## SOURCE RECORDS
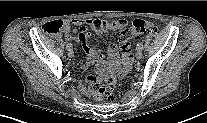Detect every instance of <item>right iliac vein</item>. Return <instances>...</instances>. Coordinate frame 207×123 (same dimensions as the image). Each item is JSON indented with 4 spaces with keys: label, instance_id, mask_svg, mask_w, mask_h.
<instances>
[{
    "label": "right iliac vein",
    "instance_id": "obj_1",
    "mask_svg": "<svg viewBox=\"0 0 207 123\" xmlns=\"http://www.w3.org/2000/svg\"><path fill=\"white\" fill-rule=\"evenodd\" d=\"M67 54L69 57H73L74 53H73L72 48L68 49Z\"/></svg>",
    "mask_w": 207,
    "mask_h": 123
}]
</instances>
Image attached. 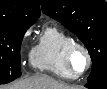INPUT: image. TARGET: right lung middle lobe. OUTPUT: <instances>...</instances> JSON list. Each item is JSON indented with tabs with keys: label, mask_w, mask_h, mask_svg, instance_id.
Returning <instances> with one entry per match:
<instances>
[{
	"label": "right lung middle lobe",
	"mask_w": 107,
	"mask_h": 89,
	"mask_svg": "<svg viewBox=\"0 0 107 89\" xmlns=\"http://www.w3.org/2000/svg\"><path fill=\"white\" fill-rule=\"evenodd\" d=\"M28 27L0 21V84L21 75L20 46Z\"/></svg>",
	"instance_id": "obj_1"
}]
</instances>
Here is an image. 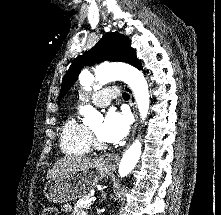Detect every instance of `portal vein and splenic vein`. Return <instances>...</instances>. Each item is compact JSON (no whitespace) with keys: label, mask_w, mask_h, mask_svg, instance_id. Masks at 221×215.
<instances>
[{"label":"portal vein and splenic vein","mask_w":221,"mask_h":215,"mask_svg":"<svg viewBox=\"0 0 221 215\" xmlns=\"http://www.w3.org/2000/svg\"><path fill=\"white\" fill-rule=\"evenodd\" d=\"M89 201H96V197H91L90 199H89Z\"/></svg>","instance_id":"portal-vein-and-splenic-vein-1"}]
</instances>
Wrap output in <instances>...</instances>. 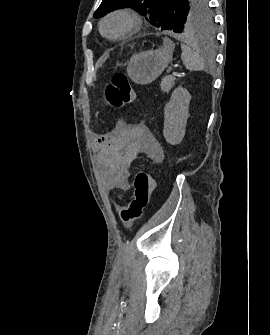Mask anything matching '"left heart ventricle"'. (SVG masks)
<instances>
[{
  "instance_id": "b2bd125f",
  "label": "left heart ventricle",
  "mask_w": 270,
  "mask_h": 335,
  "mask_svg": "<svg viewBox=\"0 0 270 335\" xmlns=\"http://www.w3.org/2000/svg\"><path fill=\"white\" fill-rule=\"evenodd\" d=\"M129 29V23L123 18L116 17L108 21L105 32L109 36L115 37L125 33Z\"/></svg>"
}]
</instances>
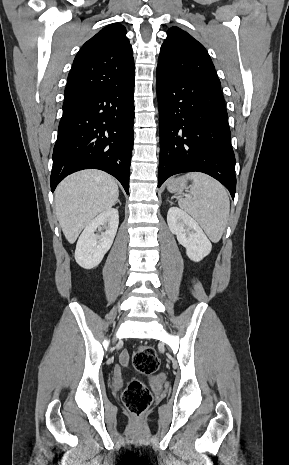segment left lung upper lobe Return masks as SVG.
<instances>
[{"label": "left lung upper lobe", "mask_w": 289, "mask_h": 465, "mask_svg": "<svg viewBox=\"0 0 289 465\" xmlns=\"http://www.w3.org/2000/svg\"><path fill=\"white\" fill-rule=\"evenodd\" d=\"M157 73L170 79L194 80L221 86L204 46L178 27H172L167 32L159 55Z\"/></svg>", "instance_id": "obj_1"}]
</instances>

## TASK PROMPT
Transcribe word for word only the lines from the one with "segment left lung" through the end of the listing; every picture is to be omitted.

## THE COMPLETED TASK
segment left lung upper lobe Return masks as SVG.
<instances>
[{"label": "left lung upper lobe", "mask_w": 289, "mask_h": 465, "mask_svg": "<svg viewBox=\"0 0 289 465\" xmlns=\"http://www.w3.org/2000/svg\"><path fill=\"white\" fill-rule=\"evenodd\" d=\"M157 73L170 79L194 80L221 86L204 46L178 27H172L167 32L159 55Z\"/></svg>", "instance_id": "obj_1"}]
</instances>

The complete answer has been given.